Original Article
For the discovery of promising new materials for energy and optoelectronic applications, it is of utmost importance to predict the band gaps of double perovskites with high accuracy. Standard Density Functional Theory (DFT) methods, although trustworthy, tend to be computationally expensive compared to big scale screenings. In order to circumvent these limitations, we develop a Gradient Boosting Regression (GBR)-based machine learning (ML) framework strengthened by polynomial feature expansion, standardized preprocessing and rigorous hyperparameter optimization. It has 39 descriptors fed from compositions, such as electronegativity, ionic radii, oxidation states, and orbital energies, giving a dataset of 4,121 double perovskite compounds. Separation of data into training and test sets was done randomly (80:20) and evaluation of model
performance was done using more than one metric.

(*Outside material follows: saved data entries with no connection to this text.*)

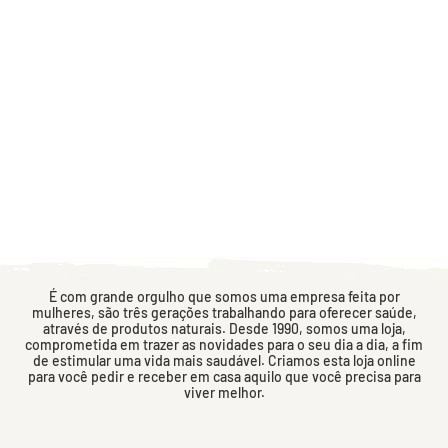
É com grande orgulho que somos uma empresa feita por
mulheres, são três gerações trabalhando para oferecer saúde,
através de produtos naturais. Desde 1990, somos uma loja,
comprometida em trazer as novidades para o seu dia a dia, a fim
de estimular uma vida mais saudável. Criamos esta loja online
para você pedir e receber em casa aquilo que você precisa para
viver melhor.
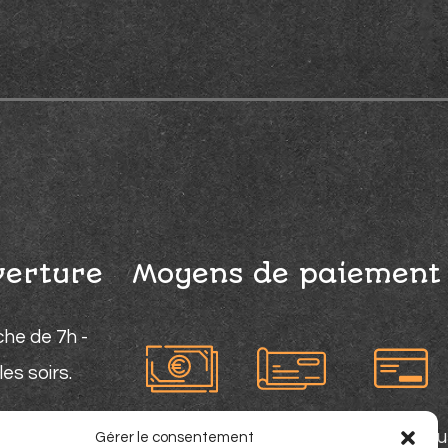
verture
Moyens de paiemen
che de 7h -
es soirs.
Espèces
Chèque
Carte bleu
Gérer le consentement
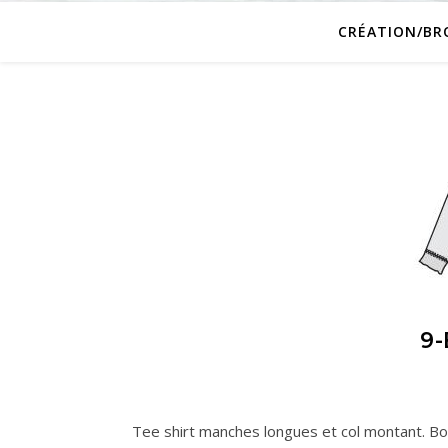
CRÉATION/BR
9
Tee shirt manches longues et col montant. Bo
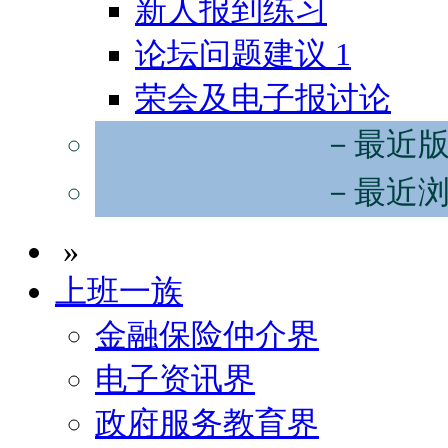
新人报到练习
论坛问题建议
1
荣会及电子报讨论
－最近
－最近
»
上班一族
金融保险仲介界
电子资讯界
政府服务教育界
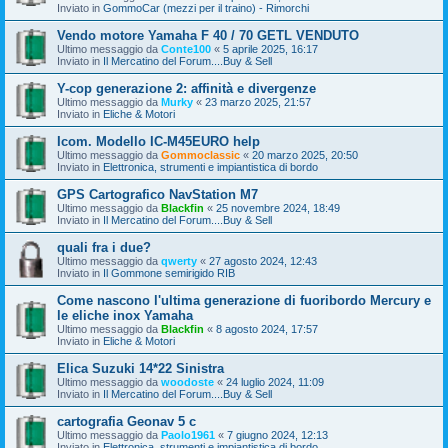
Inviato in
GommoCar (mezzi per il traino) - Rimorchi
Vendo motore Yamaha F 40 / 70 GETL VENDUTO
Ultimo messaggio da
Conte100
«
5 aprile 2025, 16:17
Inviato in
Il Mercatino del Forum....Buy & Sell
Y-cop generazione 2: affinità e divergenze
Ultimo messaggio da
Murky
«
23 marzo 2025, 21:57
Inviato in
Eliche & Motori
Icom. Modello IC-M45EURO help
Ultimo messaggio da
Gommoclassic
«
20 marzo 2025, 20:50
Inviato in
Elettronica, strumenti e impiantistica di bordo
GPS Cartografico NavStation M7
Ultimo messaggio da
Blackfin
«
25 novembre 2024, 18:49
Inviato in
Il Mercatino del Forum....Buy & Sell
quali fra i due?
Ultimo messaggio da
qwerty
«
27 agosto 2024, 12:43
Inviato in
Il Gommone semirigido RIB
Come nascono l'ultima generazione di fuoribordo Mercury e
le eliche inox Yamaha
Ultimo messaggio da
Blackfin
«
8 agosto 2024, 17:57
Inviato in
Eliche & Motori
Elica Suzuki 14*22 Sinistra
Ultimo messaggio da
woodoste
«
24 luglio 2024, 11:09
Inviato in
Il Mercatino del Forum....Buy & Sell
cartografia Geonav 5 c
Ultimo messaggio da
Paolo1961
«
7 giugno 2024, 12:13
Inviato in
Elettronica, strumenti e impiantistica di bordo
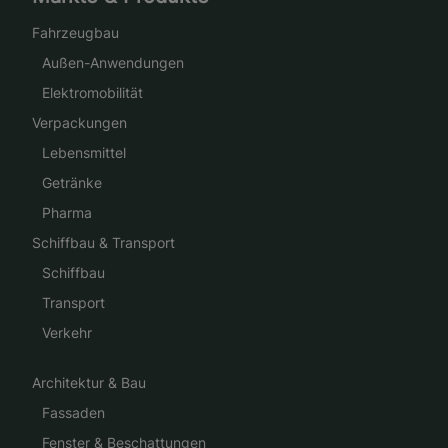
Fahrzeugbau
Außen-Anwendungen
Elektromobilität
Verpackungen
Lebensmittel
Getränke
Pharma
Schiffbau & Transport
Schiffbau
Transport
Verkehr
Architektur & Bau
Fassaden
Fenster & Beschattungen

The models for GBR yielded 0.9556 (adjusted R²) 0.0988 eV (MAE), 0.2180 eV (RMSE), 0.9574 (EV), and 4.8393 (RPD) respectively, which indicates that this model was high predictive accuracy and reliability. Compared with earlier works which used Support Vector Regression (SVR), Random Forest and XGBoost, the proposed framework achieves far better performance with physical interpretability. This enables a reproducible datadriven approach between trial and error towards near-DFT-level predictions, leading to both highthroughput screening and rational design of double perovskites.